# Eastern USA wilderness



## CdCase123 (Apr 25, 2009)

hi. i was wondering if anyone has any suggestions as to good regions east of the Mississippi for camping and wilderness exploring. i am currently in asheville and the smokies out here are treating me well. i am thinking of heading to shenandoah but that seems a little to populated for my liking? I am also looking in to the catskill and adirondack parks, new england stuff to, as long as it not to north and cold. Any area in the vicinity of being somewhat accessible by train would be ideal. any info appreciated thanks.


----------



## Bendixontherails (Apr 25, 2009)

Kentucky is beautiful and pretty laid back.
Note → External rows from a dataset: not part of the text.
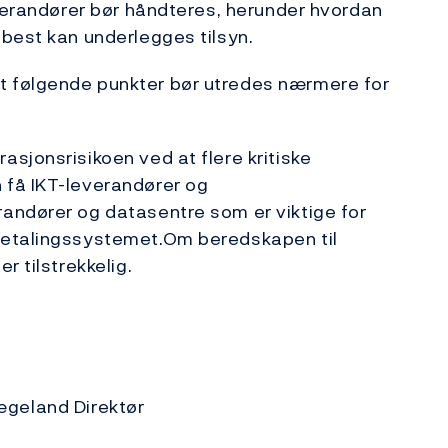
everandører bør håndteres, herunder hvordan
best kan underlegges tilsyn.
 følgende punkter bør utredes nærmere for
sjonsrisikoen ved at flere kritiske
 få IKT-leverandører og
andører og datasentre som er viktige for
betalingssystemet.Om beredskapen til
r tilstrekkelig.
ægeland Direktør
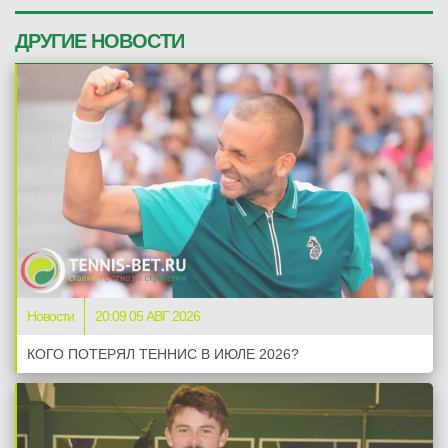
ДРУГИЕ НОВОСТИ
Новости
20:09 05 АВГ 2026
КОГО ПОТЕРЯЛ ТЕННИС В ИЮЛЕ 2026?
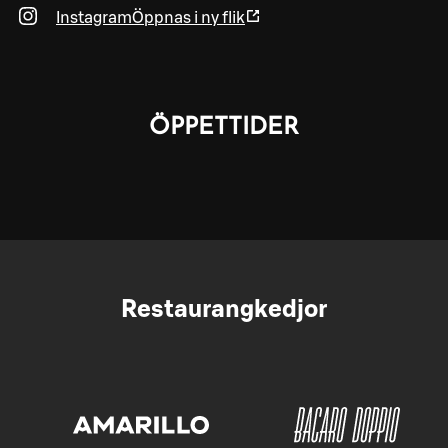
Instagram
Öppnas i ny flik
ÖPPETTIDER
Restaurangkedjor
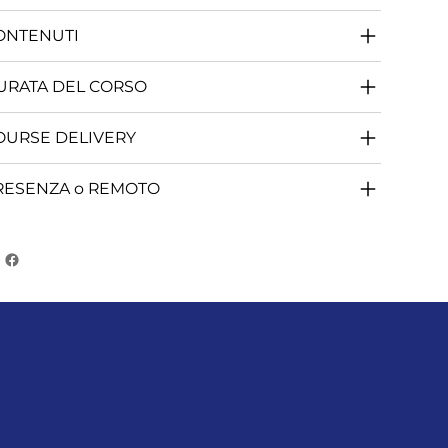
ONTENUTI
URATA DEL CORSO
OURSE DELIVERY
RESENZA o REMOTO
I can reccommend both the 'Land Between the Lakes' (LBL) and the 'Peabody WMA' ( former strip mine, huge, and reclaimed awesomely, very little known, pretty wild.) for good rough camping. bring a water filter to Peabody though as some of the lakes are either orange or yellow (iron & sulfur respectively) from the previous mining.
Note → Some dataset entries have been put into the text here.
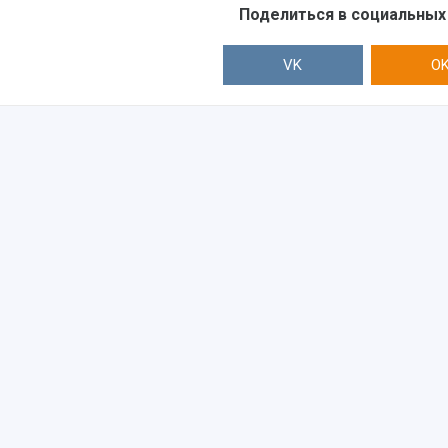
Поделиться в социальных
VK
O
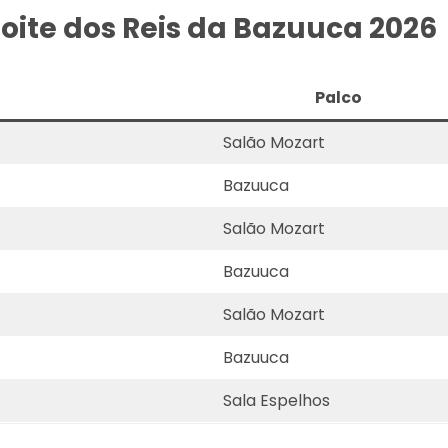
oite dos Reis da Bazuuca 2026
Palco
Salão Mozart
Bazuuca
Salão Mozart
Bazuuca
Salão Mozart
Bazuuca
Sala Espelhos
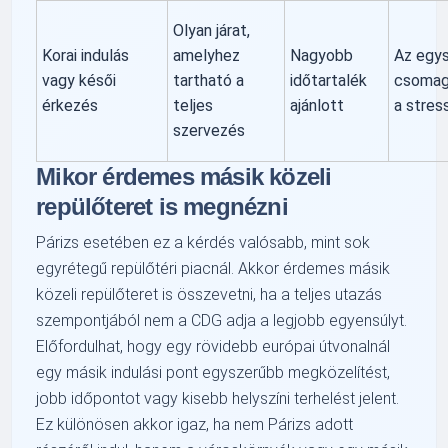
Olyan járat,
Korai indulás
amelyhez
Nagyobb
Az egy
vagy késői
tartható a
időtartalék
csomag
érkezés
teljes
ajánlott
a stres
szervezés
Mikor érdemes másik közeli
repülőteret is megnézni
Párizs esetében ez a kérdés valósabb, mint sok
egyrétegű repülőtéri piacnál. Akkor érdemes másik
közeli repülőteret is összevetni, ha a teljes utazás
szempontjából nem a CDG adja a legjobb egyensúlyt.
Előfordulhat, hogy egy rövidebb európai útvonalnál
egy másik indulási pont egyszerűbb megközelítést,
jobb időpontot vagy kisebb helyszíni terhelést jelent.
Ez különösen akkor igaz, ha nem Párizs adott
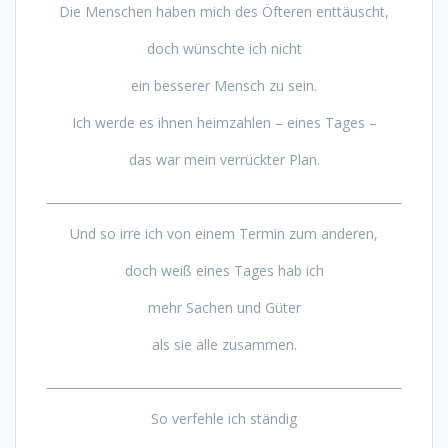
Die Menschen haben mich des Öfteren enttäuscht,
doch wünschte ich nicht
ein besserer Mensch zu sein.
Ich werde es ihnen heimzahlen – eines Tages –
das war mein verrückter Plan.
___________________________________________________________
Und so irre ich von einem Termin zum anderen,
doch weiß eines Tages hab ich
mehr Sachen und Güter
als sie alle zusammen.
___________________________________________________________
So verfehle ich ständig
LBL's north end is right near the town of Eddieville, and the Peabody WMA is pretty easy to get to from the P&L line out of Madisonville. 

Just south of LBL is 'Reelfoot Lake' in Tenn. which is badass too. gorgeous lakes with cypress trees, rough camping, fishing, and all kind of wildlife. 

Let me know if you're coming through and I can get you some more detailed info. and maybe even tourguide ya a bit!


----------